Le 10 août, Alexander Panfilov, David Schmotz, Ilia Shumailov et cinq coauteurs ont soumis “Stealing Reasoning Traces from Proprietary LLM APIs” à arXiv. The Decoder a publié son article le 11 août. Le papier et le site du projet indiquent que des reasoning traces chiffrées retournées par les APIs d'OpenAI, Anthropic et Google peuvent être rejouées entre sessions, utilisateurs et modèles frères au sein du même fournisseur.
“Proprietary reasoning can be recovered from its encrypted traces.”
La faille vient du contexte sans état
Les fournisseurs de modèles de raisonnement cachent la chain-of-thought pour protéger leur IP et leurs garde-fous. Pour poursuivre une conversation sur plusieurs tours, ils renvoient au client des blocs chiffrés que le client doit joindre aux requêtes suivantes.
Les chercheurs décrivent une attaque en deux temps : récupérer un bloc chiffré d'un modèle frontier, l'injecter dans un modèle frère moins cher et moins protégé, puis le jailbreaker pour qu'il transcrive la trace cachée. L'exemple du papier rejoue une signature de Claude Opus 4.8 dans Claude Haiku 4.5.
Les logs publics contiennent déjà des secrets
L'équipe a collecté 6 708 trajectoires publiques d'agents sur GitHub et Hugging Face contenant encore des blocs chiffrés produits par Claude, GPT et Gemini. Son pipeline a reconstruit 315 320 blocs de raisonnement.

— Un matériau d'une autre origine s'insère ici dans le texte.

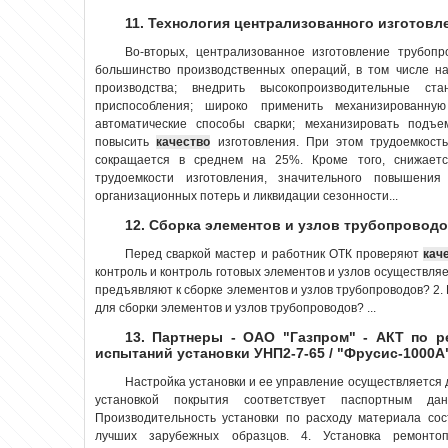
11. Технология централизованного изготовл
Во-вторых, централизованное изготовление трубопр
большинство производственных операций, в том числе на
производства; внедрить высокопроизводительные ст
приспособления; широко применить механизированную
автоматические способы сварки; механизировать подъе
повысить
качество
изготовления. При этом трудоемкость
сокращается в среднем на 25%. Кроме того, снижает
трудоемкости изготовления, значительного повышения
организационных потерь и ликвидации сезонности...
12. Сборка элементов и узлов трубопровод
Перед сваркой мастер и работник ОТК проверяют
кач
контроль и контроль готовых элементов и узлов осуществляе
предъявляют к сборке элементов и узлов трубопроводов? 2.
для сборки элементов и узлов трубопроводов? ...
13. Партнеры - ОАО "Газпром" - АКТ по 
испытаний установки УНП2-7-65 / "Фрусис-1000А
Настройка установки и ее управление осуществляется 
установкой покрытия соответствует паспортным да
Производительность установки по расходу материала сос
лучших зарубежных образцов. 4. Установка ремонто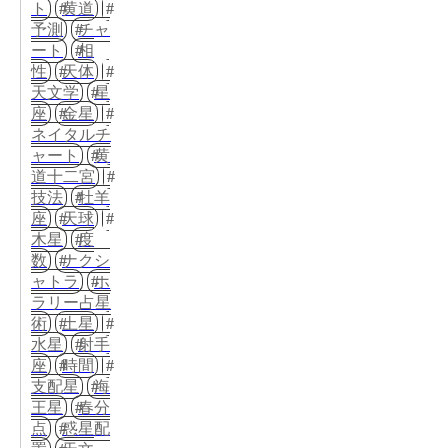
ト
黄道
予測
チャ
ート
相
性
天体
天文学
星
座
金星
ネイタルチ
ャート
黄
道十二宮
技法
牡羊
座
天球
木星
度
数
ナクシ
ャトラ
ホ
ラリー占星
術
土星
水星
射手
座
時間
支配星
海
王星
春分
点
惑星配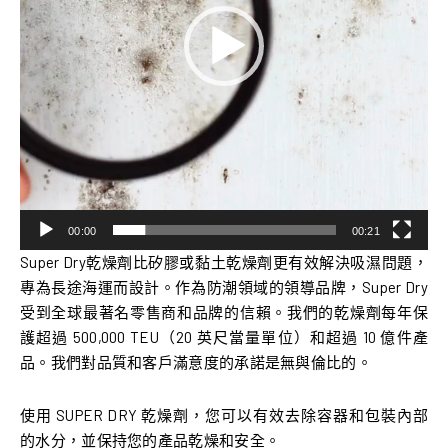
00:00
00:21
Super Dry乾燥劑比矽膠或黏土乾燥劑更有效解決吸濕問題，
專為長途海運而設計。作為防潮領域的領導品牌，Super Dry
受到全球最著名零售商和品牌的信賴。我們的乾燥劑每年保
護超過 500,000 TEU（20 英尺當量單位）和超過 10 億件產
品。我們對品質和客戶滿意度的承諾是無與倫比的。
使用 SUPER DRY 乾燥劑，您可以有效去除容器和包裝內部
的水分，並保持您的產品乾燥和安全。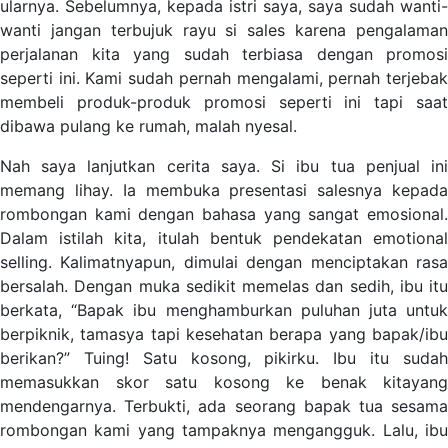
ularnya. Sebelumnya, kepada istri saya, saya sudah wanti-
wanti jangan terbujuk rayu si sales karena pengalaman
perjalanan kita yang sudah terbiasa dengan promosi
seperti ini. Kami sudah pernah mengalami, pernah terjebak
membeli produk-produk promosi seperti ini tapi saat
dibawa pulang ke rumah, malah nyesal.
Nah saya lanjutkan cerita saya. Si ibu tua penjual ini
memang lihay. Ia membuka presentasi salesnya kepada
rombongan kami dengan bahasa yang sangat emosional.
Dalam istilah kita, itulah bentuk pendekatan emotional
selling. Kalimatnyapun, dimulai dengan menciptakan rasa
bersalah. Dengan muka sedikit memelas dan sedih, ibu itu
berkata, “Bapak ibu menghamburkan puluhan juta untuk
berpiknik, tamasya tapi kesehatan berapa yang bapak/ibu
berikan?” Tuing! Satu kosong, pikirku. Ibu itu sudah
memasukkan skor satu kosong ke benak kitayang
mendengarnya. Terbukti, ada seorang bapak tua sesama
rombongan kami yang tampaknya mengangguk. Lalu, ibu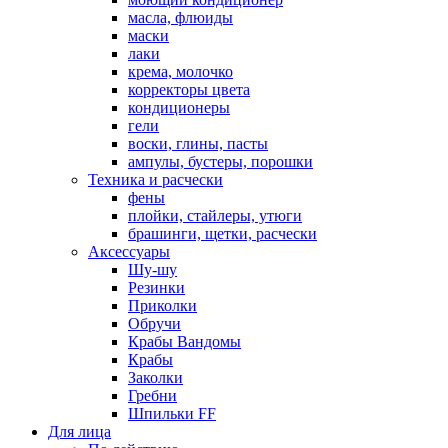
масла, флюиды
маски
лаки
крема, молочко
корректоры цвета
кондиционеры
гели
воски, глины, пасты
ампулы, бустеры, порошки
Техника и расчески
фены
плойки, стайлеры, утюги
брашинги, щетки, расчески
Аксессуары
Шу-шу
Резинки
Приколки
Обручи
Крабы Вандомы
Крабы
Заколки
Гребни
Шпильки FF
Для лица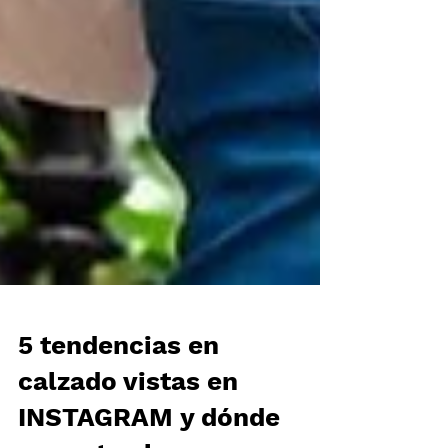
5 tendencias en
calzado vistas en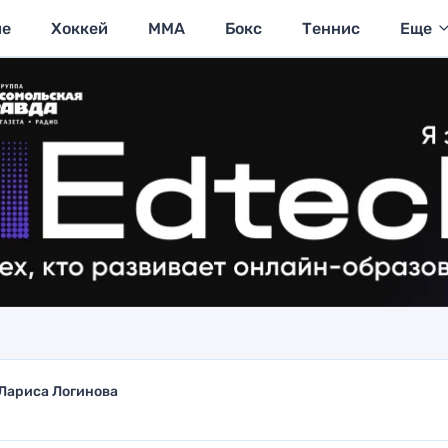
ие
Хоккей
MMA
Бокс
Теннис
Еще
Лариса Логинова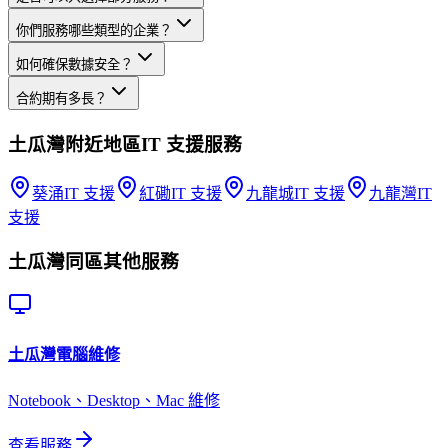
你們服務哪些類型的企業？
如何確保數據安全？
合約期有多長？
土瓜灣
附近地區
IT 支援
服務
葵涌
IT 支援
紅磡
IT 支援
九龍城
IT 支援
九龍灣
IT
支援
土瓜灣
同區其他服務
土瓜灣
電腦維修
Notebook、Desktop、Mac 維修
查看服務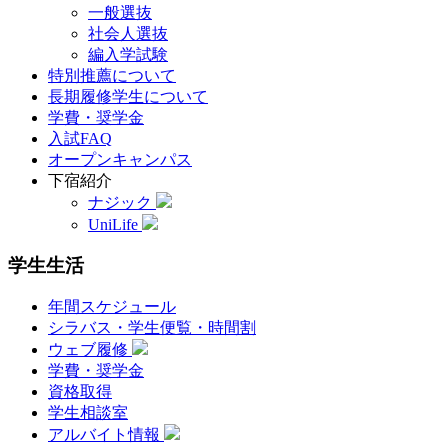
一般選抜
社会人選抜
編入学試験
特別推薦について
長期履修学生について
学費・奨学金
入試FAQ
オープンキャンパス
下宿紹介
ナジック
UniLife
学生生活
年間スケジュール
シラバス・学生便覧・時間割
ウェブ履修
学費・奨学金
資格取得
学生相談室
アルバイト情報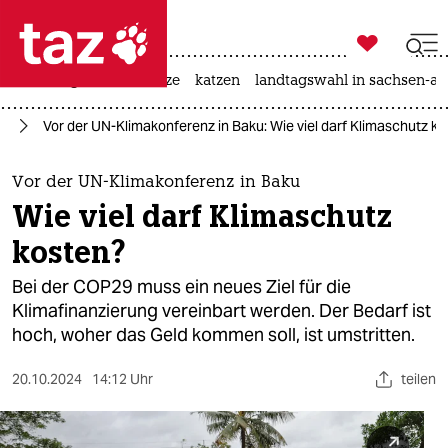

taz zahl ich
iran-krieg
ceuta
hitze
katzen
landtagswahl in sachsen-an

taz zahl ich
el
Vor der UN-Klimakonferenz in Baku: Wie viel darf Klimaschutz k
taz zahl ich
themen
Vor der UN-Klimakonferenz in Baku
Wie viel darf Klimaschutz
politik
kosten?
öko
Bei der COP29 muss ein neues Ziel für die
Klimafinanzierung vereinbart werden. Der Bedarf ist
gesellschaft
hoch, woher das Geld kommen soll, ist umstritten.
kultur
20.10.2024
14:12 Uhr
teilen
sport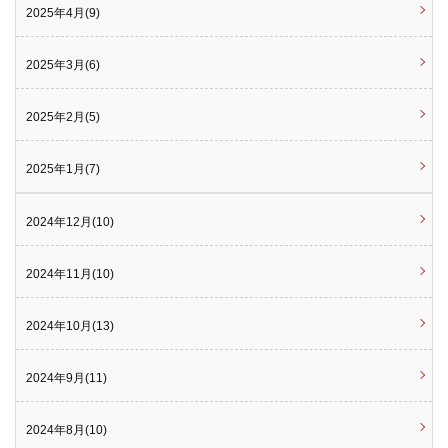
2025年4月(9)
2025年3月(6)
2025年2月(5)
2025年1月(7)
2024年12月(10)
2024年11月(10)
2024年10月(13)
2024年9月(11)
2024年8月(10)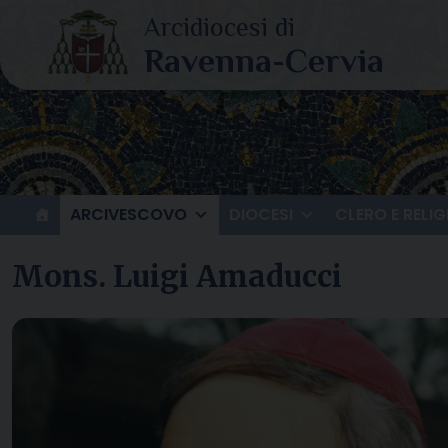
Skip
to
content
ARCIVESCOVO
DIOCESI
CLERO E RELIG
Mons. Luigi Amaducci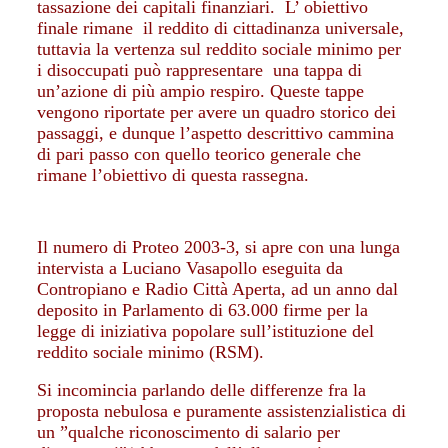
tassazione dei capitali finanziari. L’ obiettivo
finale rimane il reddito di cittadinanza universale,
tuttavia la vertenza sul reddito sociale minimo per
i disoccupati può rappresentare una tappa di
un’azione di più ampio respiro. Queste tappe
vengono riportate per avere un quadro storico dei
passaggi, e dunque l’aspetto descrittivo cammina
di pari passo con quello teorico generale che
rimane l’obiettivo di questa rassegna.
Il numero di Proteo 2003-3, si apre con una lunga
intervista a Luciano Vasapollo eseguita da
Contropiano e Radio Città Aperta, ad un anno dal
deposito in Parlamento di 63.000 firme per la
legge di iniziativa popolare sull’istituzione del
reddito sociale minimo (RSM).
Si incomincia parlando delle differenze fra la
proposta nebulosa e puramente assistenzialistica di
un ”qualche riconoscimento di salario per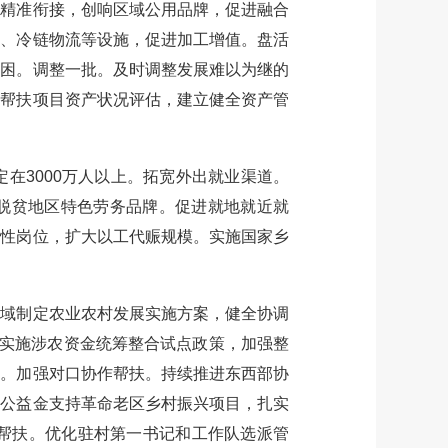
销精准衔接，创响区域公用品牌，促进融合
鲜、冷链物流等设施，促进加工增值。盘活
纾困。调整一批。及时调整发展难以为继的
展帮扶项目资产状况评估，建立健全资产管
3000万人以上。拓宽外出就业渠道。
育脱贫地区特色劳务品牌。促进就地就近就
益性岗位，扩大以工代赈规模。实施国家乡
域制定农业农村发展实施方案，健全协调
县实施涉农资金统筹整合试点政策，加强整
价。加强对口协作帮扶。持续推进东西部协
票公益金支持革命老区乡村振兴项目，扎实
帮扶。优化驻村第一书记和工作队选派管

En se limitant à de vraies sessions utilisateur, le site du projet recense 704 artefacts de confidentialité distincts, dont 62 API keys, 33 mots de passe, 24 jetons d'accès et 30 adresses e-mail personnelles. Le résumé arXiv présente aussi 367 artefacts PII et 182 identifiants.
Les logs d'agents doivent être nettoyés autrement
Les auteurs disent avoir prévenu les fournisseurs concernés, Microsoft et Hugging Face avant publication. La règle pratique est claire : retirer reasoning signatures, encrypted_content et thinking blocks avant de partager des traces, scanner les logs au-delà des messages visibles et vérifier si les anciennes traces imposent suppression ou rotation de clés.
Sources : arXiv:2608.09867, site de recherche Stolen Thoughts, The Decoder, CocoLoop, Hugging Face Papers ; vérification du dépôt, de la publication, du périmètre API OpenAI/Anthropic/Google, des 315 320 blocs reconstruits, 6 708 trajectoires publiques, 704 artefacts de confidentialité, 367 PII et 182 identifiants.